Hubley trial continues
This week saw the Crown close its case in the trial of George Edward Hubley for accessory to murder after the fact and interfering with human remains, following the 2014 murder of Catherine “Catie” Miller.
Defence lawyer Brian Church chose to call his client as a witness on Monday. I watched Hubley’s cross examination in the afternoon, where Crown lawyer Rob Kennedy elicited evidence about Hubley’s relationship with Kelly MacDonald. MacDonald and Jason Johnson have already pleaded guilty to second degree murder in the killing.
Journalism students Christy Somos and Katlyn Pettipas of The Signal attended trial on Thursday. They watched Hubley’s police interview from November 24, 2014, in which he said he didn’t call the police on Johnson and MacDonald because he was scared of them.
On Monday, the Crown asked about Hubley’s personality, his relationship with MacDonald, and the various escape routes out of Hubley’s home and property. Hubley insisted he feared for his safety by ratting the killers out.
Asked, “Weren’t you and Kelly MacDonald a lot closer than you’re letting on?” Hubley replied, “No, just business associates.” Cross-examination continued into Tuesday, with the Crown reportedly asking Hubley about the trunk capacity of a Hyundai Accent hatchback.
The trial is scheduled to continue until February 17.
Department of Community Services v Very Sick Lady
In the appeal by the Department of Community Services of the decision of the Assistance Appeal Board about a woman we’ve called Ellen, I’ve been told that her Dalhousie Legal Aid Service lawyer was able to secure a confidentiality order in that matter. So I won’t be able to write much more about it, but I fully support the protection of her privacy.

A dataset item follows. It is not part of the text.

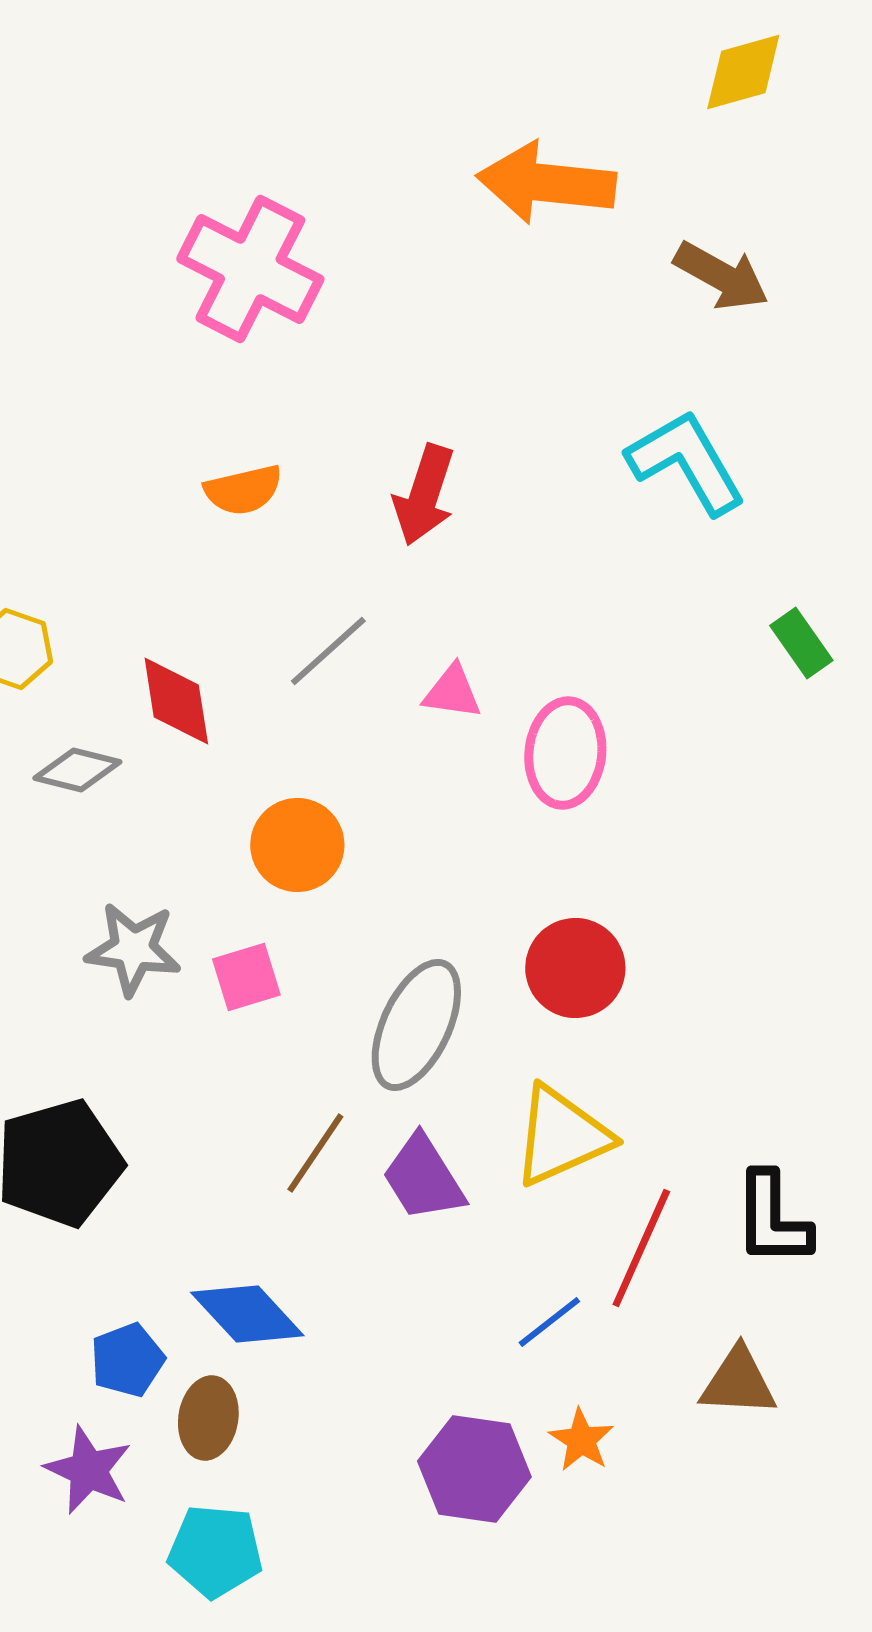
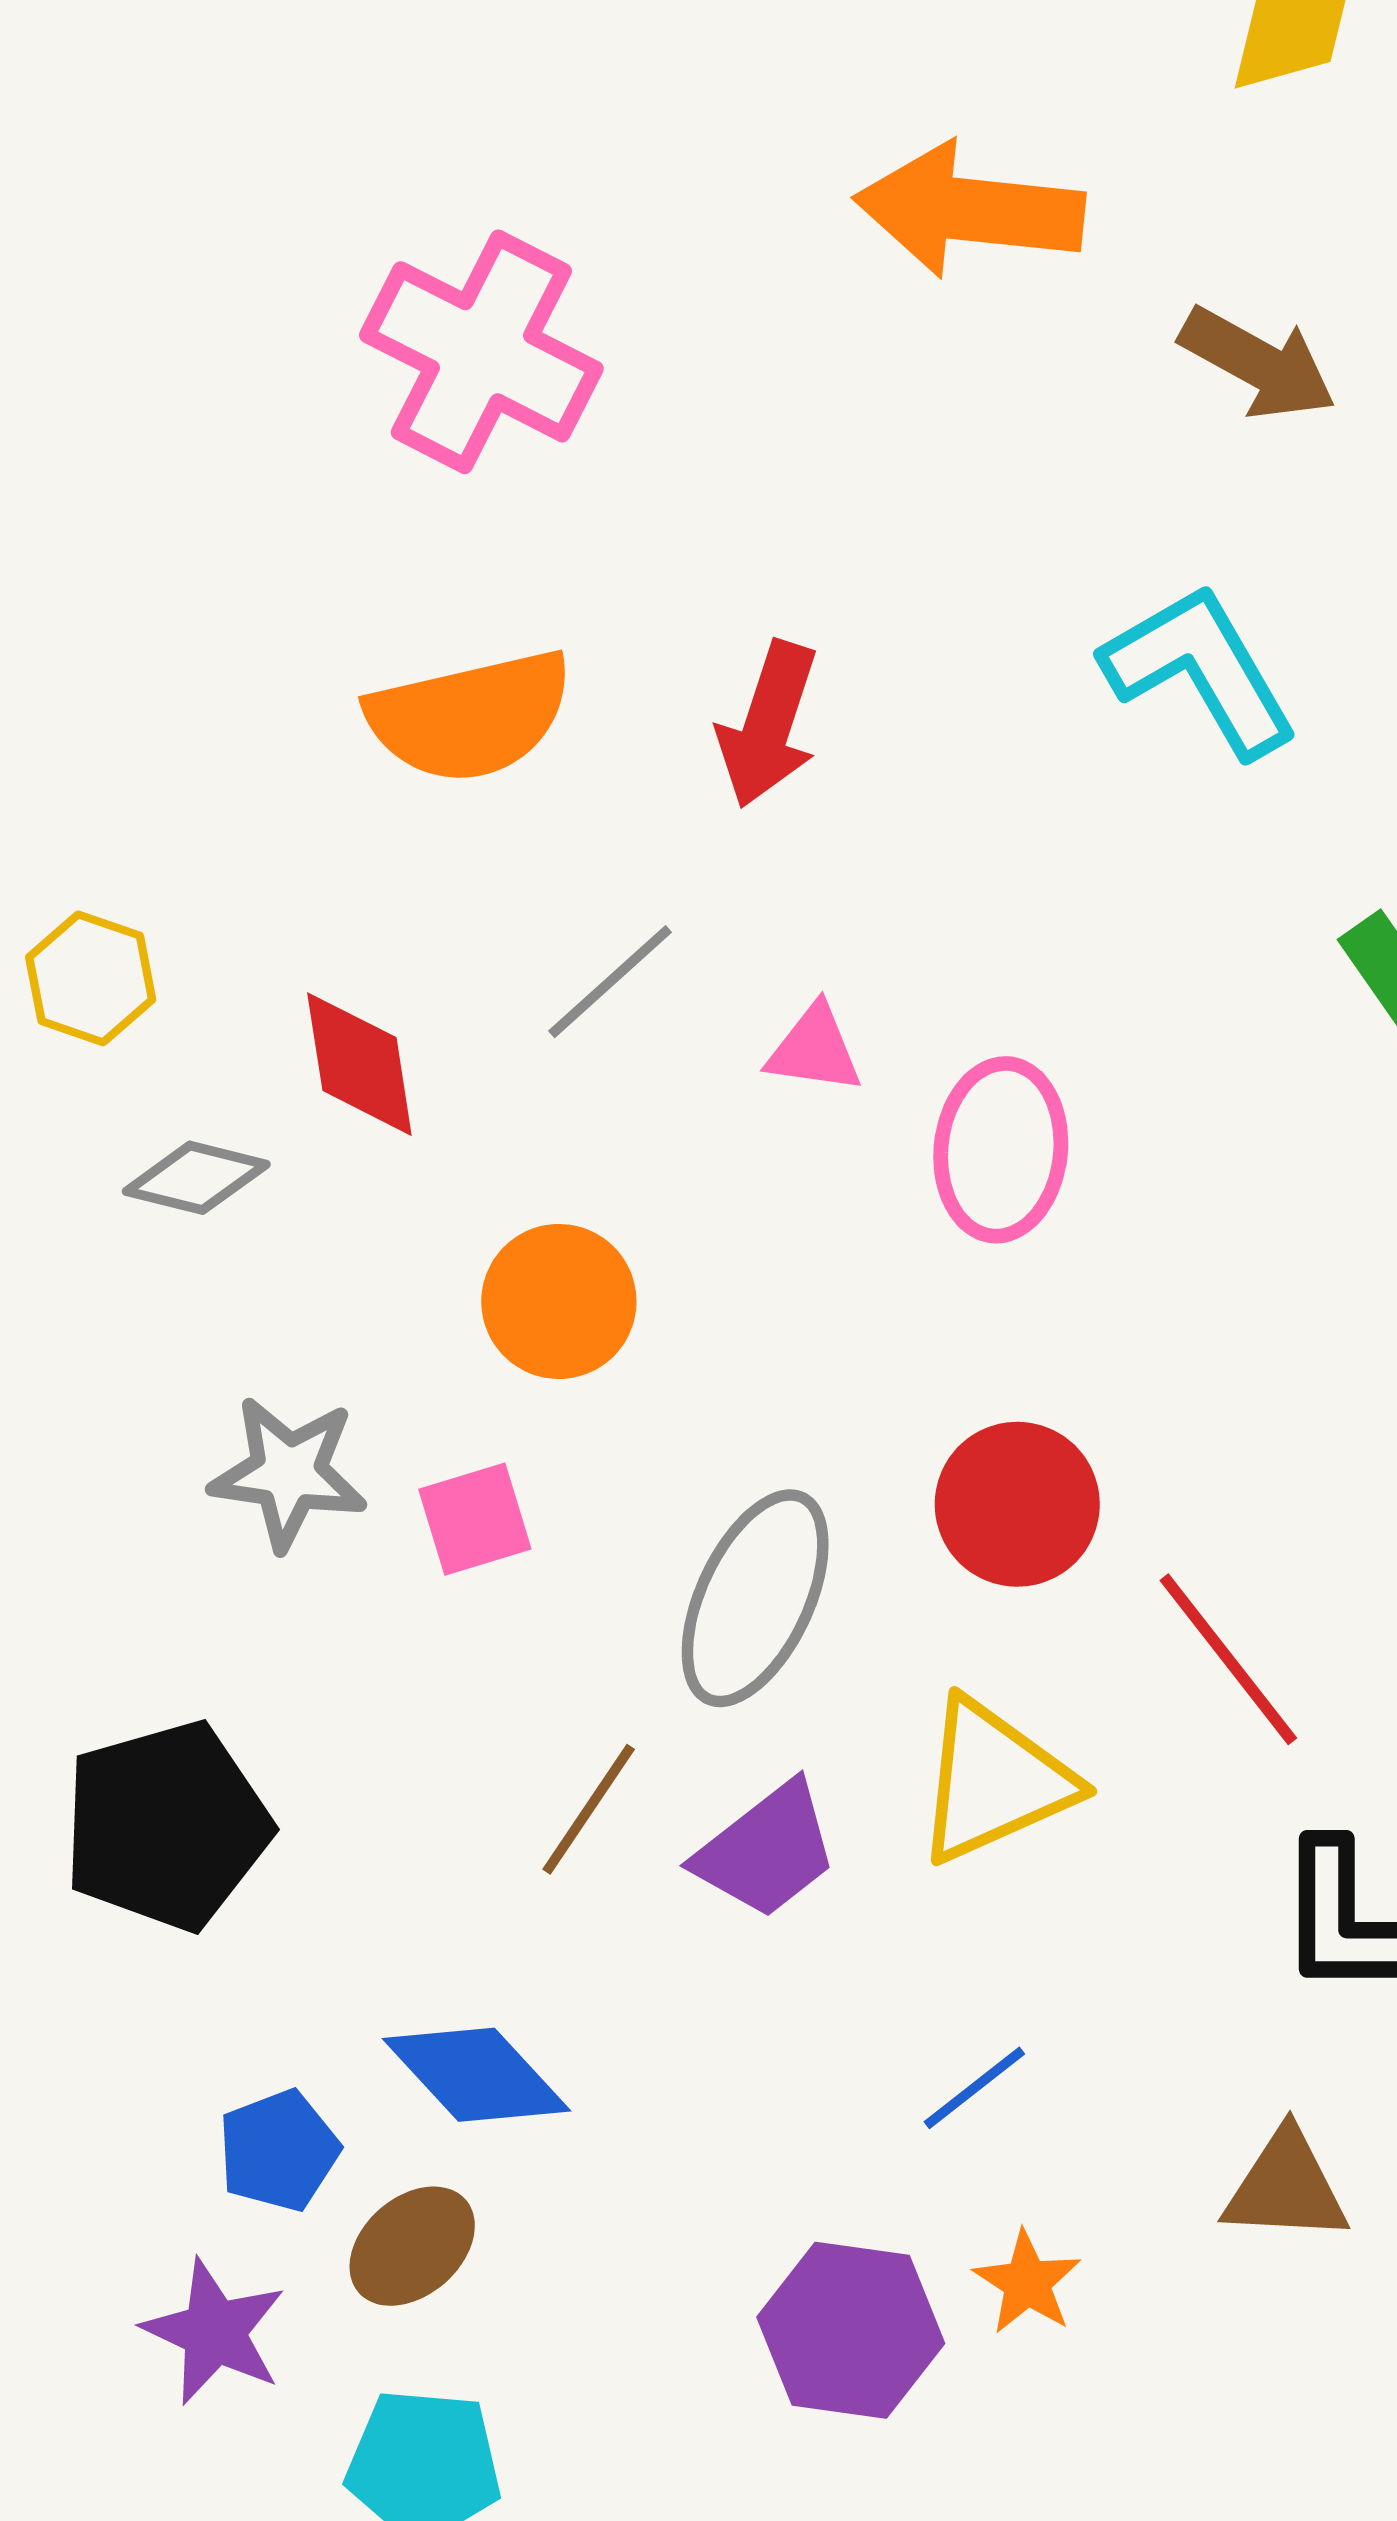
orange semicircle: (243, 490) -> (470, 716), size x1.6
purple trapezoid: (423, 1178) -> (767, 1850), turned -96
red line: (641, 1248) -> (1228, 1659), moved, turned -62
brown ellipse: (208, 1418) -> (412, 2246), turned 40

In the decision under appeal, the Appeal Board required the Department to pay the full $850/month it costs Ellen to rent in an apartment that she can actually live in with Multiple Chemical Sensitivities (MCS). The judge has reserved judgment in the matter. I hope to get a comment on the story when the decision comes down.
Courtroom Realities: sexual assault
The Canadian Bar Association’s Midwinter Conference took place February 2-3. A full day of conference sessions was free for students, so naturally I didn’t miss it.
The plenary Thursday morning featured a panel of criminal lawyers specializing in sexual assault cases: David Butt, a trial and appellate lawyer well-known for columns in the Globe and Mail on criminal law; Denise Smith, Deputy Director of Public Prosecutions with the Nova Scotia Public Prosecution Service; and moderator Stan MacDonald, a leading criminal defence lawyer in Halifax.
The panel discussed ways that the justice system could attempt to deal with sexual assault cases more effectively. How, MacDonald asked, can a defence lawyer today ask a better question than the traditional angle,”Why didn’t you call for help?”
“I would expect that question would be asked,” Smith admitted.
The question should be more nuanced than that, knowing what we know about the unique neuropsychology of trauma, noted Butt.
If the ultimate function of a trial is to get at the truth, Butt questioned whether the default adversarial system was the best way of doing that. Instead of the traditional criminal court, he suggested a civil court, or a dedicated court like Nova Scotia’s own special courts for domestic violence, mental health, and drug treatment. Police in the UK are having success with a “peace method” of interviewing, he said, which is designed to elicit relevant information from reluctant witnesses. This might be one of several ways that our system could approach these cases differently without sacrificing the truth-seeking function of the court.
Asked what outcomes complainants can hope for, Butt was frank. “If you’re looking for a conviction, then odds are low,” he said. “But if you’re looking at the quality of the process — how the user feels they’ve been treated, regardless of outcome — those odds are much better. Simply feeling like you’ve been heard can mean a lot.”
“The system we have is worth saving, and we should not want to erode the presumption of innocence or the high standard of proof in criminal cases,” said Smith.
Blatchford blasts victims’ narratives
I don’t want to spend a lot of time discussing Christie Blatchford’s lunchtime address to the Canadian Bar Association conference, but it was too much of a contrast to the morning plenary not to mention.
Punctuated with moments of dark humour, it can’t be denied that Blatchford is a powerful voice in Canadian journalism. But her talk law-splained criminal procedure to its own practitioners, and stood in direct opposition to the justice reforms floated by experts in sexual assault law that morning.
According to Blatchford, police are too gentle to complainants, and judges are overly entitled. Her 2016 book, Life Sentence, features a gavel on the cover, which is the least of several issues I have with it (as that Canadian courts don’t use them).
Ethics of Sexual Assault Lawyering
This lecture is less recent but highly relevant to litigating sexual assault cases. In December, Elaine Craig presented the 26th Annual F.B. Wickwire Lecture in Professional Responsibility and Legal Ethics.
Craig’s thesis was that some defence lawyers are engaging in conduct that abuses, humiliates, and discriminates against sexual assault complainants. Such conduct, Craig argues, is inconsistent with the criminal defence bar’s self-understanding of its role. Defence lawyers have an ethical duty not to engage in such strategies. You can watch the full lecture here:
Appeal dismissed in domestic sexual assault
A husband’s appeal of his sexual assault conviction was dismissed last week. There’s no publication ban in place, but I’ll leave the couple’s names out of it. The husband argued the trial judge had misapprehended his evidence as to his belief in his wife’s consent, and that the trial judge failed to consider a defence of honest but mistaken belief in consent. Justice Cindy A. Bourgeous disagreed and dismissed his appeal.